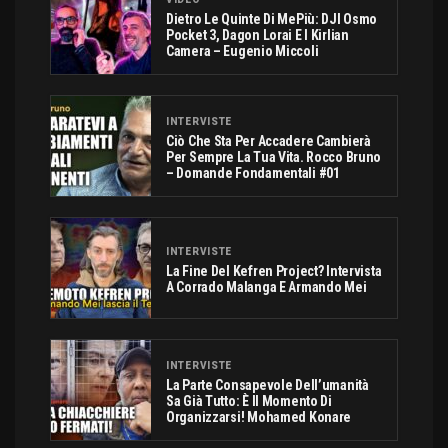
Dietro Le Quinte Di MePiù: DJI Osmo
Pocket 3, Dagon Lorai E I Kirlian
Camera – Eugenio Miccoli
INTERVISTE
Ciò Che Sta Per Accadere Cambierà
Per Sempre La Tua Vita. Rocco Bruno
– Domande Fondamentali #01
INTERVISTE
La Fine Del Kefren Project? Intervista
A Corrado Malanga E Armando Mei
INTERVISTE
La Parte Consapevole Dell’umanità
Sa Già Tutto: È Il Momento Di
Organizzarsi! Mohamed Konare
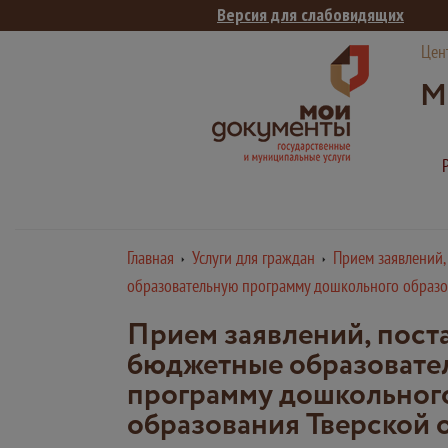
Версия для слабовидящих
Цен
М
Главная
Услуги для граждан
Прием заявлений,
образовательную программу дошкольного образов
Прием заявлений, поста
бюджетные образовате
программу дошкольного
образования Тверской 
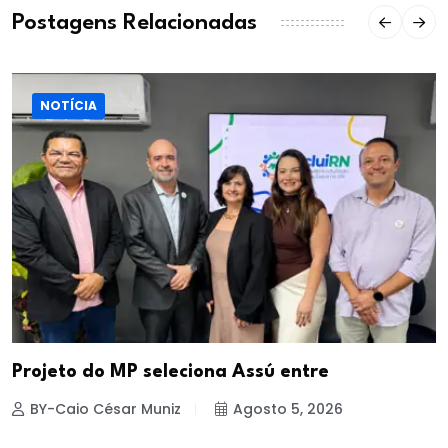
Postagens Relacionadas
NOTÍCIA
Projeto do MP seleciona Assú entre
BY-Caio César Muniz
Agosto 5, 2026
************
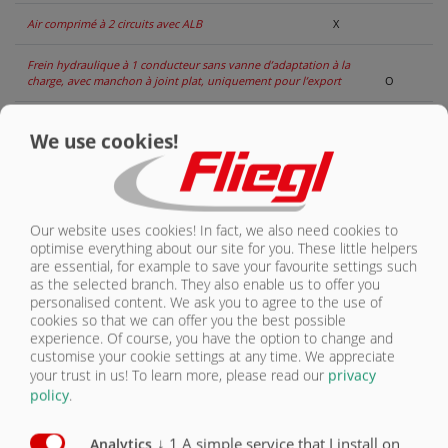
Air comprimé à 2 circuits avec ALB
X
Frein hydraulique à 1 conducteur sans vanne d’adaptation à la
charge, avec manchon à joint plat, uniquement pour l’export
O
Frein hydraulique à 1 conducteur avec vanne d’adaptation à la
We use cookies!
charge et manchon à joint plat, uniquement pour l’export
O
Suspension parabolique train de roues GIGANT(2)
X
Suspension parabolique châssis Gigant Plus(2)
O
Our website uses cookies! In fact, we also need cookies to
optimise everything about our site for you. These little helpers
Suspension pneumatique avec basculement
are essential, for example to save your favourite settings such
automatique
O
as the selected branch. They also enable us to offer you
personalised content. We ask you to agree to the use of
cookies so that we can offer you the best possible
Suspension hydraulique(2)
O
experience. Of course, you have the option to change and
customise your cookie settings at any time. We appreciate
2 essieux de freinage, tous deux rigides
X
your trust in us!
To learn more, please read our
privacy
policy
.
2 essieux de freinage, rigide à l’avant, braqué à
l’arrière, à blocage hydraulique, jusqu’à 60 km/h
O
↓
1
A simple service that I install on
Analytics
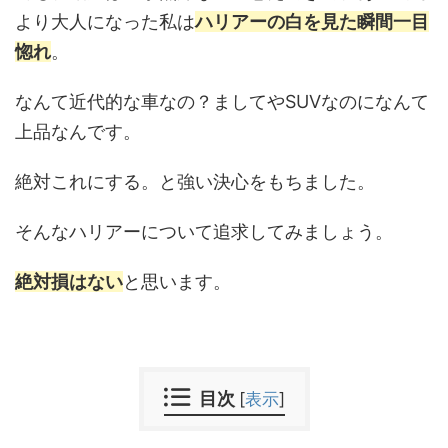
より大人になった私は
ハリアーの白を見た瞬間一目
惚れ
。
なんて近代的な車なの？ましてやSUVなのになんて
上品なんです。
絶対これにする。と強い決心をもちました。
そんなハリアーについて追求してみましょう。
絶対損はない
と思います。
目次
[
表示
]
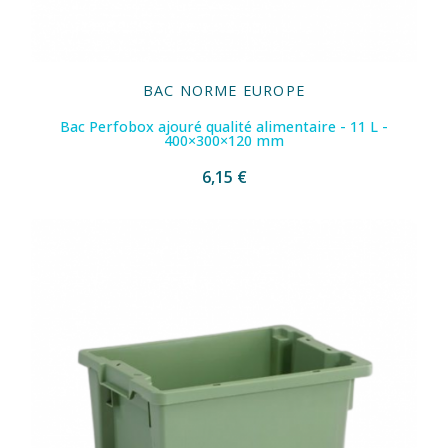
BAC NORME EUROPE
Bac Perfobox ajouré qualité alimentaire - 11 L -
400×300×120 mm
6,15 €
************
▶ _Action item_
Leaving every picture aside, reproduce exactly the lines above from the one with "Dietro Le Quinte Di MePiù: DJI Osmo" up to and including the one with "Agosto 5, 2026", and no others.

▶ _Result of this exercise_
Dietro Le Quinte Di MePiù: DJI Osmo
Pocket 3, Dagon Lorai E I Kirlian
Camera – Eugenio Miccoli
INTERVISTE
Ciò Che Sta Per Accadere Cambierà
Per Sempre La Tua Vita. Rocco Bruno
– Domande Fondamentali #01
INTERVISTE
La Fine Del Kefren Project? Intervista
A Corrado Malanga E Armando Mei
INTERVISTE
La Parte Consapevole Dell’umanità
Sa Già Tutto: È Il Momento Di
Organizzarsi! Mohamed Konare
Версия для слабовидящих
Цен
М
Главная
Услуги для граждан
Прием заявлений,
образовательную программу дошкольного образов
Прием заявлений, поста
бюджетные образовате
программу дошкольного
образования Тверской 
Postagens Relacionadas
NOTÍCIA
Projeto do MP seleciona Assú entre
BY-Caio César Muniz
Agosto 5, 2026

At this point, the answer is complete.